The Bishop took a different view of this matter from that which had hitherto been acted upon. He suggested making the Synod the only Church Society; and that there should be no legal difficulty in the way he proposed that the Synod itself should be incorporated and thus become the legislative, and also the administrative, body for all Church requirements in the diocese.

The following particulars were strongly urged as reasons why they should have no Church Society, but that the Synod itself should be incorporated:

1. Simplicity in the working, and saving in expenses, would be effected; the one organisation being sufficient.

2. The Synod must be incorporated to be able to manage the funds of the Church.

3. The missionary efforts of the Church would not be left to any voluntary association, but would emanate from the Church itself.

4. The interests at stake were too great to be entrusted to any body of men not necessarily communicants.

[46] 5. Church Societies hitherto had not been successful.

6. All excuses for withholding aid from a Mission

Board constituted by Synod, on the score of centralisation, would be avoided, as all parishes would be equally represented in the Synod.

Notice of motion was then given by the Rev. Dr. Patton that an act of Incorporation of the Synod be applied to the Legislature.

This motion was subsequently acted upon, and a petition and draft of a Bill agreed to.

The Diocese thus gained a position such as rarely, if ever, had been enjoyed by any branch of the Church.

It had free and uncontrolled Synodical action, both in regard to discipline and order, and also in the management of all the funds available, or that should hereafter be obtained, and the recently formed diocese, with the youngest bishop at its head, thus threw off the trammels of Church Society rules and tests, and boldly stood forward to assert the sufficiency of the Church's own organisation for all Church purposes. Every baptised person was to become eligible to take part in the management of all Church matters, as every communicant--but only such--was eligible to become a member of the Synod.

The motion was carried by a large majority.

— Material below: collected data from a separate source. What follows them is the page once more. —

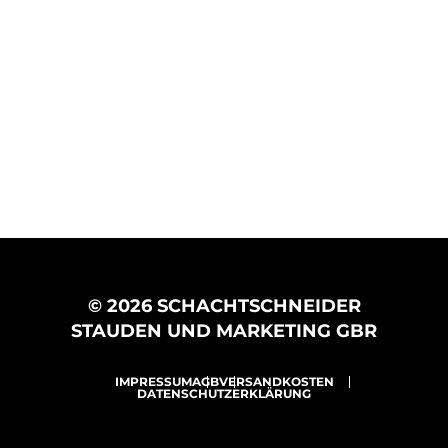
© 2026 SCHACHTSCHNEIDER
STAUDEN UND MARKETING GBR
IMPRESSUM
AGB
VERSANDKOSTEN
DATENSCHUTZERKLÄRUNG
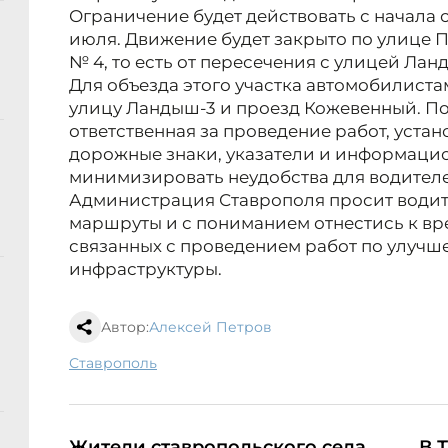
Ограничение будет действовать с начала с
июля. Движение будет закрыто по улице П
№ 4, то есть от пересечения с улицей Ла
Для объезда этого участка автомобилиста
улицу Ландыш-3 и проезд Кожевенный. П
ответственная за проведение работ, уста
дорожные знаки, указатели и информаци
минимизировать неудобства для водител
Администрация Ставрополя просит водит
маршруты и с пониманием отнестись к вр
связанных с проведением работ по улуч
инфраструктуры.
Автор:
Алексей Петров
Ставрополь
Жители ставропольского села
В 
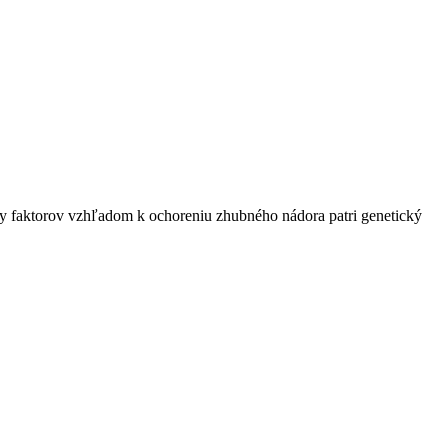
iny faktorov vzhľadom k ochoreniu zhubného nádora patri genetický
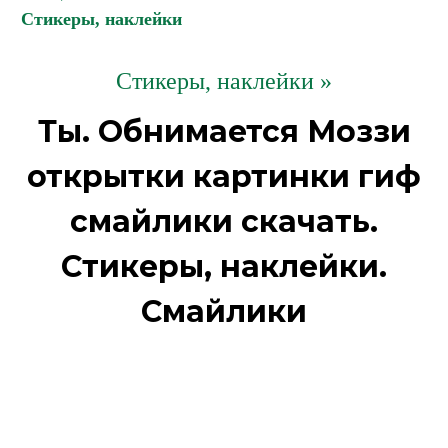
Стикеры, наклейки
Стикеры, наклейки »
Ты. Обнимается Моззи
открытки картинки гиф
смайлики скачать.
Стикеры, наклейки.
Смайлики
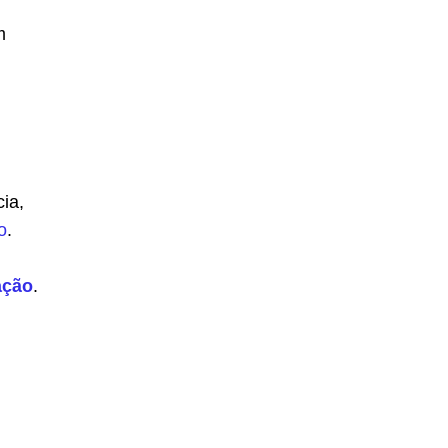
m
ia,
o
.
ação
.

Another subject of great importance which was introduced was the difficulties that had arisen about the theological teaching of the Provost of Trinity College, Toronto. Everyone was aware that the Bishop of Huron had publicly condemned the teaching as having a Romeward tendency. The new Bishop of [46/47] Ontario traced the origin of these differences to the old contest between Calvinism and Arianism, and completely exculpated the Provost's teaching from all unsoundness, in so far as it had been assailed by the Bishop of Huron. He asserted, on his own knowledge, that the latter Bishop, in the College Council, had clearly stated it as his decision on the subject, "that the Provost's teaching was not opposed to the doctrines of the Book of Common Prayer, but that there were yet in it tendencies to very grave errors." Of course, the logical inference from such an assertion was that the doctrines of the aforesaid book had "tendencies to very grave errors." This of itself was sufficient to satisfy any rational mind that the Provost had been most unjustly accused of unsound teaching. The Synod came to this conclusion by a vote 28 to 5 of the clergy, and of the laity present of 12 to 5, and therefore by this large majority voted that Trinity College had the confidence of the diocese.